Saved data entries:

----

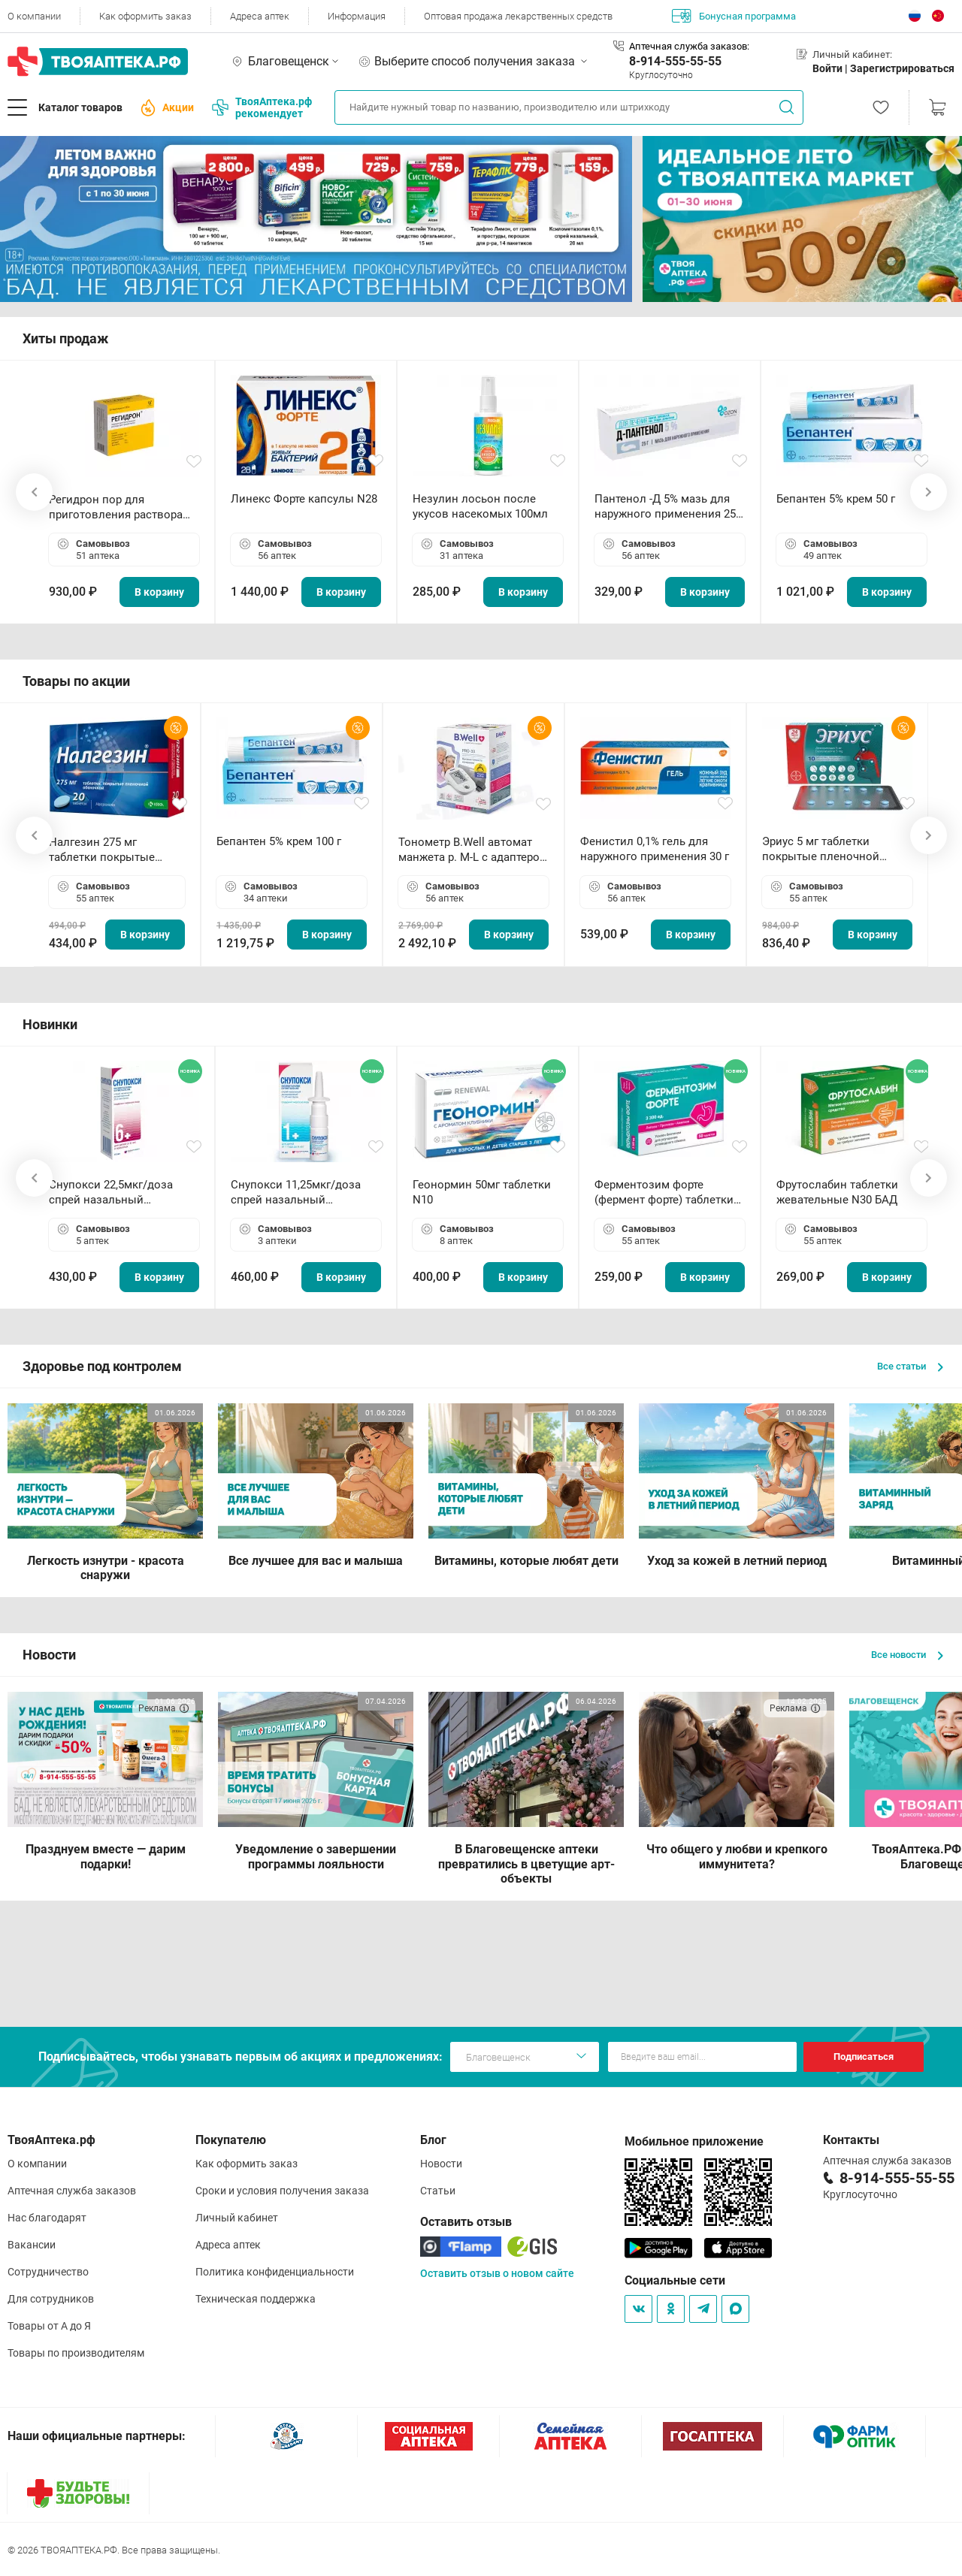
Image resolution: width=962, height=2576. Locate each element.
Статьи (437, 2191)
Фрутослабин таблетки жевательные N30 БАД (837, 1192)
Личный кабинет (236, 2218)
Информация (357, 16)
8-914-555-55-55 (675, 61)
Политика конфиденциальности (274, 2272)
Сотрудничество (48, 2272)
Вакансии (32, 2245)
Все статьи (910, 1366)
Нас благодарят (47, 2218)
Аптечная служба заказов (72, 2191)
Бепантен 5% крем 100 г (278, 841)
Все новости (907, 1654)
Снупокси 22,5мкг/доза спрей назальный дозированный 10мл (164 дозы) (117, 1192)
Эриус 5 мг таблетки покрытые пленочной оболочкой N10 (820, 849)
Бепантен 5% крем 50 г (835, 499)
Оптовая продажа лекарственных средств (518, 16)
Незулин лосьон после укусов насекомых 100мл (480, 506)
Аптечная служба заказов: (689, 46)
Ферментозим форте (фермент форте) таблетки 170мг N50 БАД (664, 1192)
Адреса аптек (259, 16)
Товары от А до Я (49, 2326)
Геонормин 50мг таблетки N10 (482, 1192)
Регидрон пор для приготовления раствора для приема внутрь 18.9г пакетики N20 (116, 507)
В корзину (159, 592)
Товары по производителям (76, 2353)
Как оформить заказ (145, 16)
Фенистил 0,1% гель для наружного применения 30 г (654, 849)
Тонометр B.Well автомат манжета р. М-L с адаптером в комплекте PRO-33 (473, 850)
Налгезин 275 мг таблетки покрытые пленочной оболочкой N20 (109, 850)
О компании (34, 16)
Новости (441, 2164)
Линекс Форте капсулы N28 (304, 499)
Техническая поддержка (255, 2299)
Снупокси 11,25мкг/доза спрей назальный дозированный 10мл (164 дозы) (299, 1192)
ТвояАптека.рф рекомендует (262, 107)
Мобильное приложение (694, 2141)
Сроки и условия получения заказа (282, 2191)
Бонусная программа (734, 16)
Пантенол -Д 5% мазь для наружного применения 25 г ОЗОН (668, 506)
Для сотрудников (51, 2299)
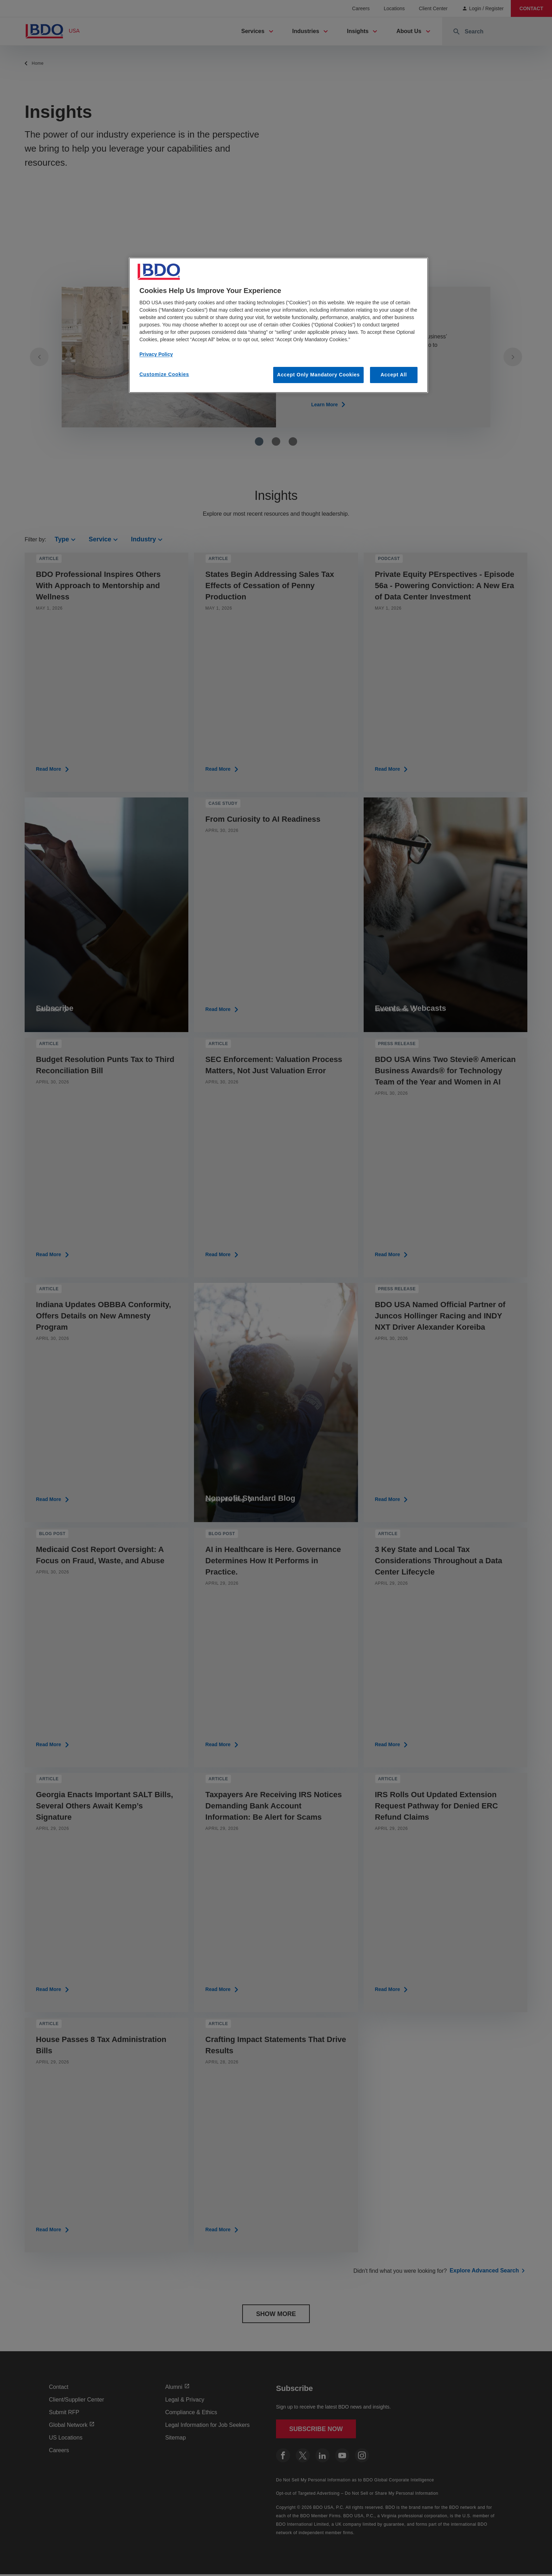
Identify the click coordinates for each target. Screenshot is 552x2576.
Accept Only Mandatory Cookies (318, 374)
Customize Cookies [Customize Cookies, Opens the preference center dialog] (164, 374)
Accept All (394, 374)
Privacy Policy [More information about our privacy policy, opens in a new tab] (156, 354)
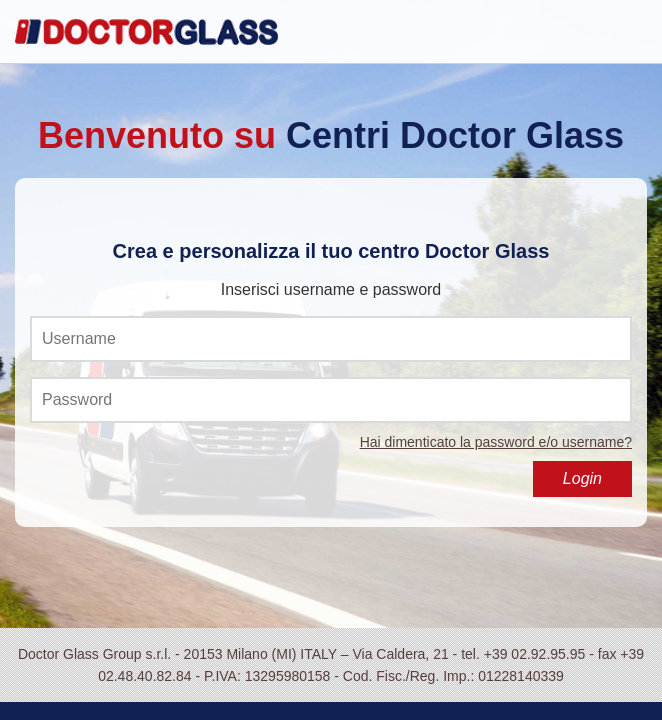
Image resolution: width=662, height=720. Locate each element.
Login (582, 478)
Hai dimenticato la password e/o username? (496, 442)
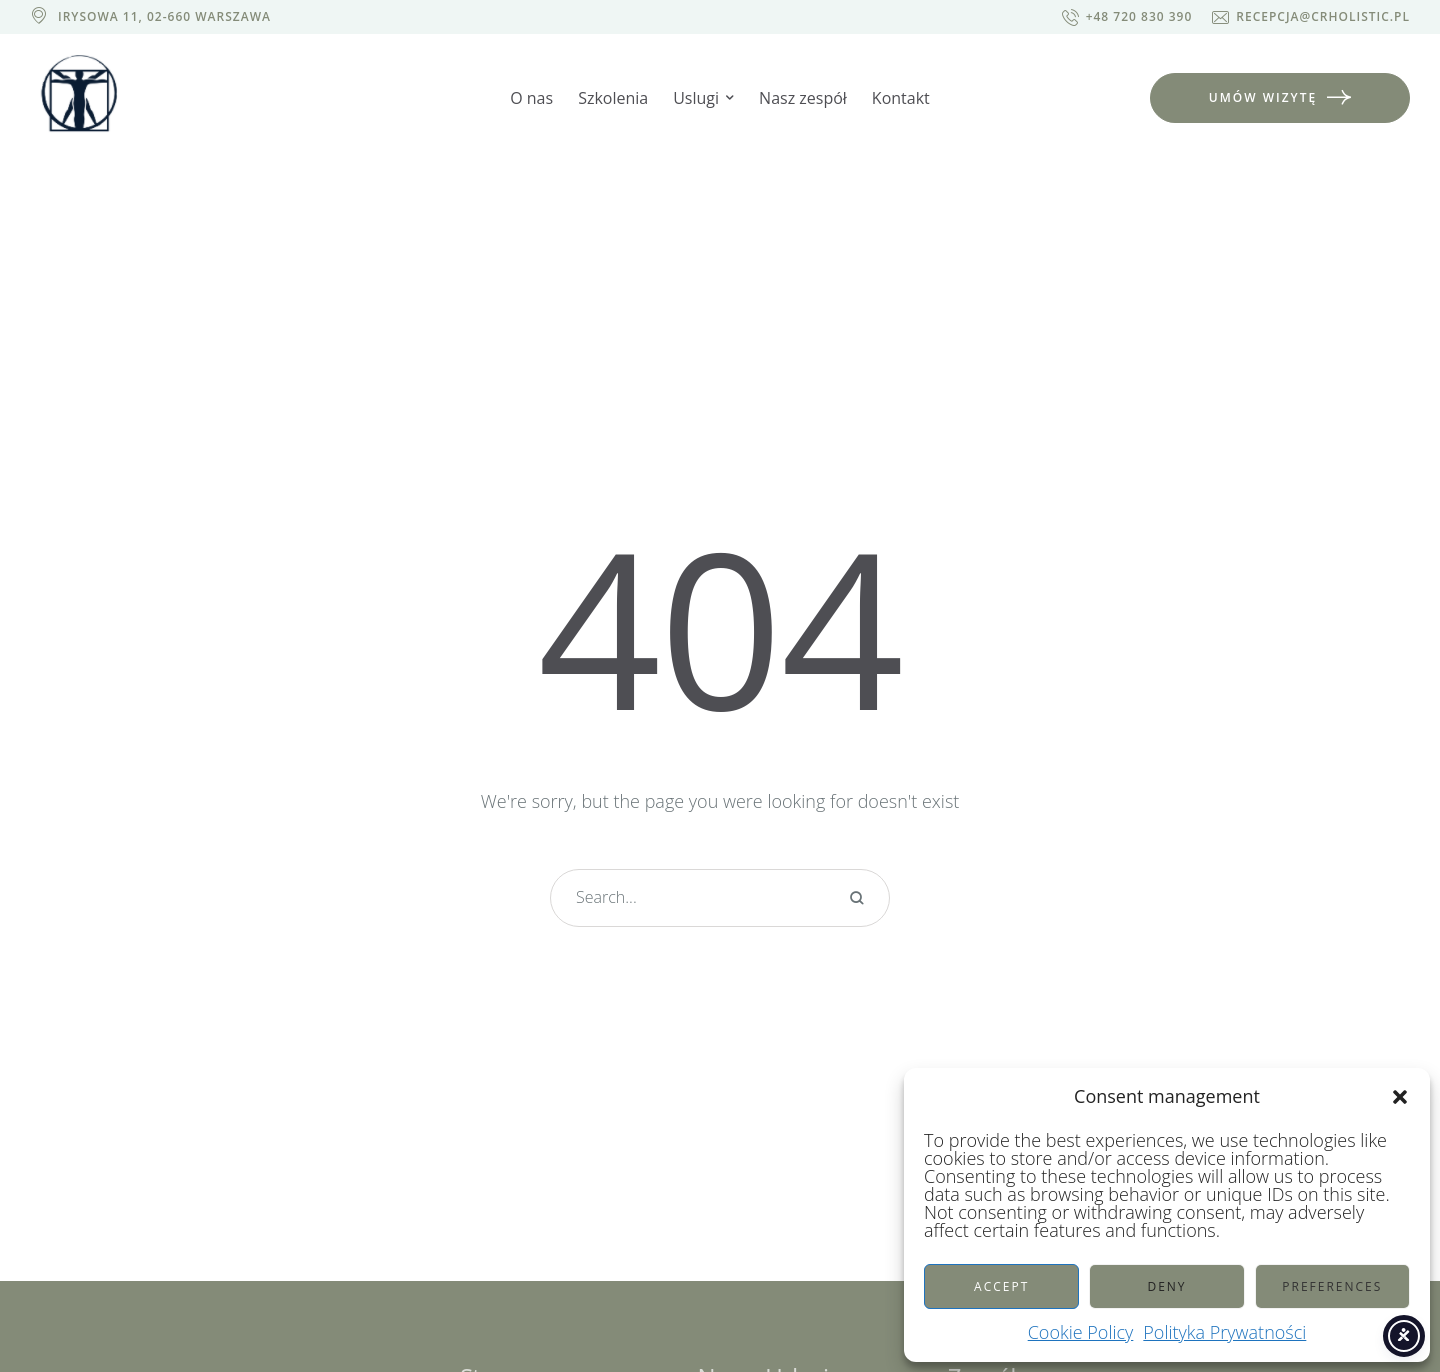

----

[EXERCISE AIM]
Return the records exactly. Don't carry the pictures over.

[ANSWER]
Image resolution: width=962, height=2576. Locate each element.
Статьи (437, 2191)
Фрутослабин таблетки жевательные N30 БАД (837, 1192)
Личный кабинет (236, 2218)
Информация (357, 16)
8-914-555-55-55 (675, 61)
Политика конфиденциальности (274, 2272)
Сотрудничество (48, 2272)
Вакансии (32, 2245)
Все статьи (910, 1366)
Нас благодарят (47, 2218)
Аптечная служба заказов (72, 2191)
Бепантен 5% крем 100 г (278, 841)
Все новости (907, 1654)
Снупокси 22,5мкг/доза спрей назальный дозированный 10мл (164 дозы) (117, 1192)
Эриус 5 мг таблетки покрытые пленочной оболочкой N10 (820, 849)
Бепантен 5% крем 50 г (835, 499)
Оптовая продажа лекарственных средств (518, 16)
Незулин лосьон после укусов насекомых 100мл (480, 506)
Аптечная служба заказов: (689, 46)
Ферментозим форте (фермент форте) таблетки 170мг N50 БАД (664, 1192)
Адреса аптек (259, 16)
Товары от А до Я (49, 2326)
Геонормин 50мг таблетки N10 (482, 1192)
Регидрон пор для приготовления раствора для приема внутрь 18.9г пакетики N20 (116, 507)
В корзину (159, 592)
Товары по производителям (76, 2353)
Как оформить заказ (145, 16)
Фенистил 0,1% гель для наружного применения 30 г (654, 849)
Тонометр B.Well автомат манжета р. М-L с адаптером в комплекте PRO-33 (473, 850)
Налгезин 275 мг таблетки покрытые пленочной оболочкой N20 (109, 850)
О компании (34, 16)
Новости (441, 2164)
Линекс Форте капсулы N28 (304, 499)
Техническая поддержка (255, 2299)
Снупокси 11,25мкг/доза спрей назальный дозированный 10мл (164 дозы) (299, 1192)
ТвояАптека.рф рекомендует (262, 107)
Мобильное приложение (694, 2141)
Сроки и условия получения заказа (282, 2191)
Бонусная программа (734, 16)
Пантенол -Д 5% мазь для наружного применения 25 г ОЗОН (668, 506)
Для сотрудников (51, 2299)
Identify the click coordinates for each target. Screenshot is 552x2576.
Accept Only Mandatory Cookies (318, 374)
Customize Cookies [Customize Cookies, Opens the preference center dialog] (164, 374)
Accept All (394, 374)
Privacy Policy [More information about our privacy policy, opens in a new tab] (156, 354)
Image resolution: width=662, height=720. Locate each element.
Login (582, 478)
Hai dimenticato la password e/o username? (496, 442)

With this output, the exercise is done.